His extensive, highly personalised chronicle of recent American urban history has attracted a lot of attention – obviously of millions of listeners and fans, but also of writers, politicians and, increasingly, of academic researchers. With respect to the latter, we can observe an emerging academic cottage industry, which has produced numerous already articles, at least one dissertation, monographs and even a dedicated academic journal (Boss: The Biannual Online-Journal of Springsteen Studies, McGill University, Montreal). Many of these publications focus on the social and political dimensions of Springsteen’s songs and performances thereby highlighting the deeper meanings of his body of work. Much less attention has been paid on the urban dimension in his work. Yet, from an urban studies point of view, his extensive body of work offers fascinating vignettes of how structural processes of transformation – in particular deindustrialisation and related trends of social polarisation – have affected the lives of ordinary American citizens.

His work is based on his first-hand knowledge of the life of his father – an archetypical blue-collar worker – and of those with whom he grew up with in New Jersey. He has vastly travelled in the United States (both for the sake of travelling and on tour) using his keen sense of observation to get a sense of the place and talking to people to learn from their experiences. He even did proper fieldwork to get to know (in his own words) “the geography of the thing” to write the songs of The Ghost Of Tom Joad album (1995) which depicts the lives of undocumented migrants and refugees from Vietnam. He is, furthermore, an avid reader of novels and history books which enables him to construct the larger backdrop against which these lives are played out.

On his first two albums (both came out in 1973), the lyrics still have a rather “impressionistic character” (according to Springsteen) with a young adolescent in search of his own identity at the centre of the story. Already though, we can observe his eye for urban landscapes in, for instance, 4th Of July, Asbury Park (Sandy), Incident On 57th Street and New York Serenade.
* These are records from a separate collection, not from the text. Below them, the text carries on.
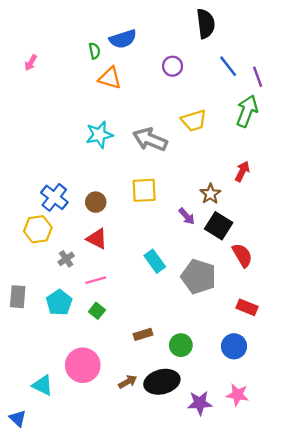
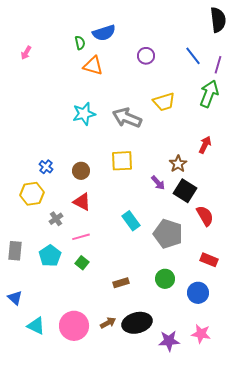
black semicircle: (206, 24) -> (218, 20), moved
purple line: (258, 77) -> (218, 65), turned 36
blue cross: (54, 197) -> (46, 167), size x0.6
green circle: (181, 345) -> (165, 279), moved
pink circle: (83, 365) -> (74, 326), moved
blue triangle: (18, 418) -> (15, 298), moved

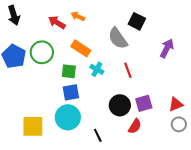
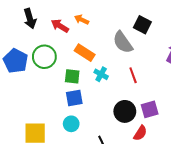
black arrow: (14, 15) -> (30, 19), moved
cyan circle: (68, 117) -> (71, 124), size x0.6

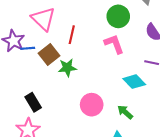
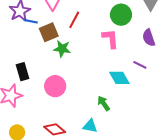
pink circle: (92, 105) -> (55, 86), moved

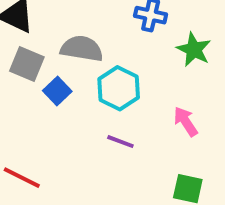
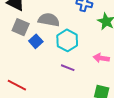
pink arrow: (186, 121) -> (101, 58), turned -49

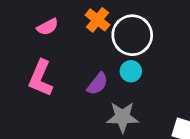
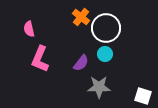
pink semicircle: (48, 27) -> (29, 29), moved, turned 105

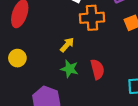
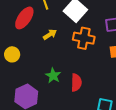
yellow arrow: (67, 45) -> (50, 34), moved

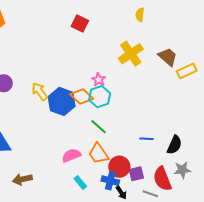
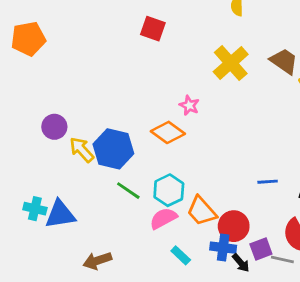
yellow arrow: (40, 91) -> (82, 150), moved
cyan hexagon: (100, 97) -> (169, 190), moved
blue hexagon: (62, 101) -> (113, 149), moved
green line: (99, 127) -> (128, 191), moved
purple square: (136, 174) -> (261, 249), moved

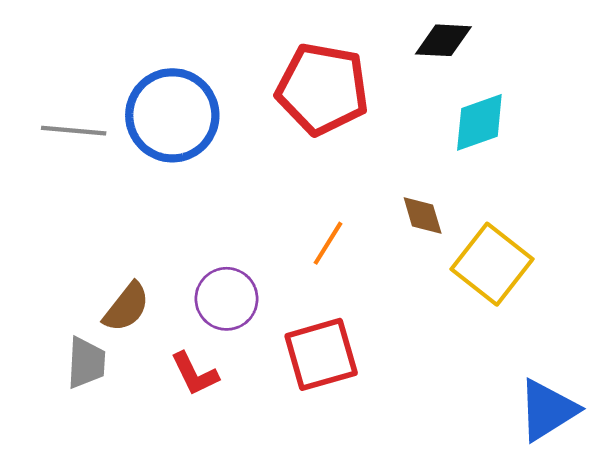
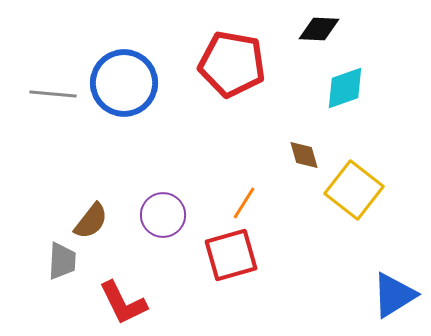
orange line: (328, 243) -> (244, 203), moved
red L-shape: (195, 374) -> (123, 303), moved, size x1.4

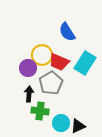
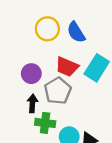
yellow circle: (42, 55) -> (47, 29), moved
These songs describe the large diversity of the urban population in terms of ethnicity (Latinos, Afro-Americans), social class, dress styles (“my blackjack and jacket and hair slicked sweet”), but also the moral and legal aspects of certain forms of behaviour. The references to streets, street corners, fire escapes, downtown trains indicate that all this is set in an urban environment.
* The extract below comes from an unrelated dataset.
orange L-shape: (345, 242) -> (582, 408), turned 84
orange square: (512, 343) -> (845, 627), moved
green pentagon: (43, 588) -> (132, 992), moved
Fast forward to 1984 and we find a rather different take on cities. In My Hometown, the closing song on the Born In The USA album, Springsteen explicitly refers to how the job loss had affected the place where he grew up:  

Now Main Street's whitewashed windows and vacant stores

Seems like there ain't nobody wants to come down here no more

They're closing down the textile mill across the railroad tracks

Foreman says these jobs are going boys and they ain't coming back to your hometown

Springsteen came back to the theme of deindustrialisation some ten years later in his song Youngstown (1995). In just under four minutes, he first describes how structural forces first made Youngstown into a major industrial centre (“Them smokestacks reachin' like the arms of God

Into a beautiful sky of soot and clay”), the subsequent demise of manufacturing (“Now the yard's just scrap and rubble”) and how this has hit a young family.   

More than a decade later, Springsteen brought out Wrecking Ball (2012), an album that targeted the effects of the credit crisis which broke out in 2008 and those who were in his eyes responsible for this economic shock. The album contained the song Death To My Hometown thereby closing the circle that he started in 1984:

“The marauders raided in the dark

And brought death to my hometown

They brought death to my hometown

They destroyed our families, factories

And they took our homes”

The above is only a very brief selection from the large body of songs of Bruce Springsteen[i]. In nearly a half century, he has created a unique and rich tapestry of images of contemporary life in the United States. In a very positive review of his autobiography Born to Run, The Economist dubbed Springsteen “the bard of deindustrialisation”. One could also say that he is the human geographer among the great songwriters of post-war pop music.

 

[i] This is summary of Robert C. Kloosterman (2019), ‘”My Hometown”;  Bruce Springsteen, Chroniqueur van de Amerikaanse stad”, Agora (2019:1): 16-19. A longer English version is in preparation.